(Saved data entries)

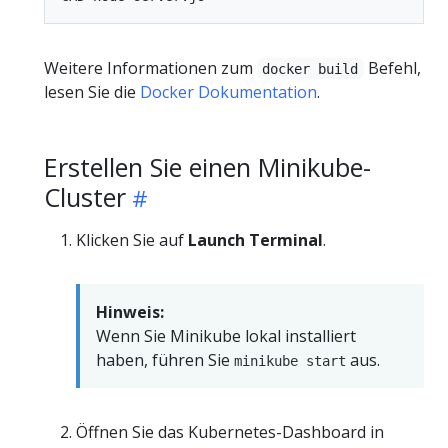
Weitere Informationen zum
Befehl,
docker build
lesen Sie die
Docker Dokumentation
.
Erstellen Sie einen Minikube-
Cluster
Klicken Sie auf
Launch Terminal
.
Hinweis:
Wenn Sie Minikube lokal installiert
haben, führen Sie
aus.
minikube start
Öffnen Sie das Kubernetes-Dashboard in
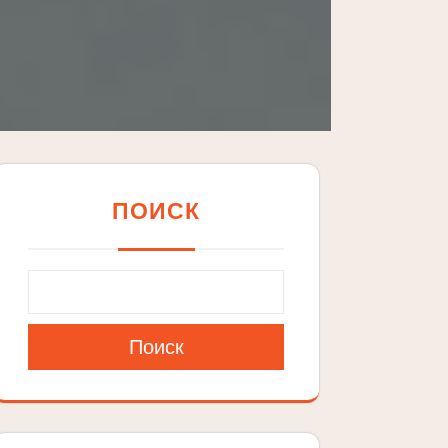
ПОИСК
Поиск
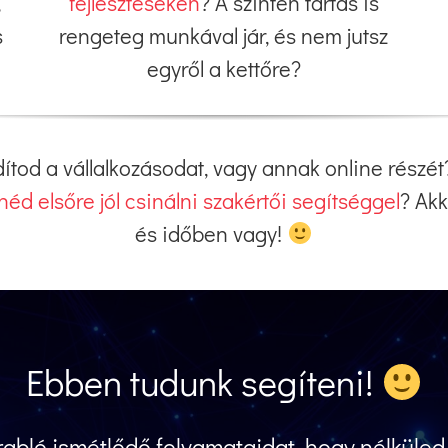
,
fejlesztéseken
? A szinten tartás is
s
rengeteg munkával jár, és nem jutsz
egyről a kettőre?
dítod a vállalkozásodat, vagy annak online rész
néd elsőre jól csinálni szakértői segítséggel
? Akk
és időben vagy!
Ebben tudunk segíteni!
rabló ismétlődő folyamataidat, hogy nélküled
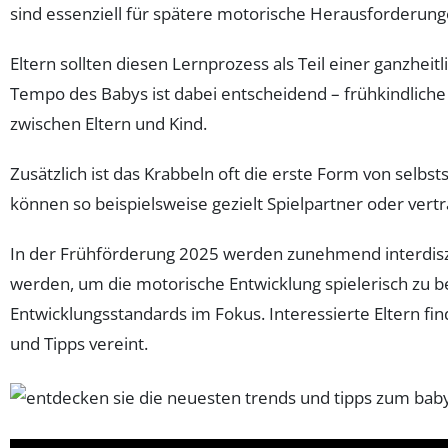
sind essenziell für spätere motorische Herausforderung
Eltern sollten diesen Lernprozess als Teil einer ganzhei
Tempo des Babys ist dabei entscheidend – frühkindliche
zwischen Eltern und Kind.
Zusätzlich ist das Krabbeln oft die erste Form von selbst
können so beispielsweise gezielt Spielpartner oder vert
In der Frühförderung 2025 werden zunehmend interdiszi
werden, um die motorische Entwicklung spielerisch zu 
Entwicklungsstandards im Fokus. Interessierte Eltern 
und Tipps vereint.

*What needs to be done*:
Keep the pictures out of your copy, and repeat every entry above exactly.

*Answer space*:
Weitere Informationen zum
Befehl,
docker build
lesen Sie die
Docker Dokumentation
.
Erstellen Sie einen Minikube-
Cluster
Klicken Sie auf
Launch Terminal
.
Hinweis:
Wenn Sie Minikube lokal installiert
haben, führen Sie
aus.
minikube start
Öffnen Sie das Kubernetes-Dashboard in
ПОИСК
Поиск
,
fejlesztéseken
? A szinten tartás is
s
rengeteg munkával jár, és nem jutsz
egyről a kettőre?
dítod a vállalkozásodat, vagy annak online rész
néd elsőre jól csinálni szakértői segítséggel
? Akk
és időben vagy!
Ebben tudunk segíteni!
rabló ismétlődő folyamataidat, hogy nélküled
sind essenziell für spätere motorische Herausforderung
Eltern sollten diesen Lernprozess als Teil einer ganzhei
Tempo des Babys ist dabei entscheidend – frühkindliche
zwischen Eltern und Kind.
Zusätzlich ist das Krabbeln oft die erste Form von selbst
können so beispielsweise gezielt Spielpartner oder vert
In der Frühförderung 2025 werden zunehmend interdiszi
werden, um die motorische Entwicklung spielerisch zu 
Entwicklungsstandards im Fokus. Interessierte Eltern 
und Tipps vereint.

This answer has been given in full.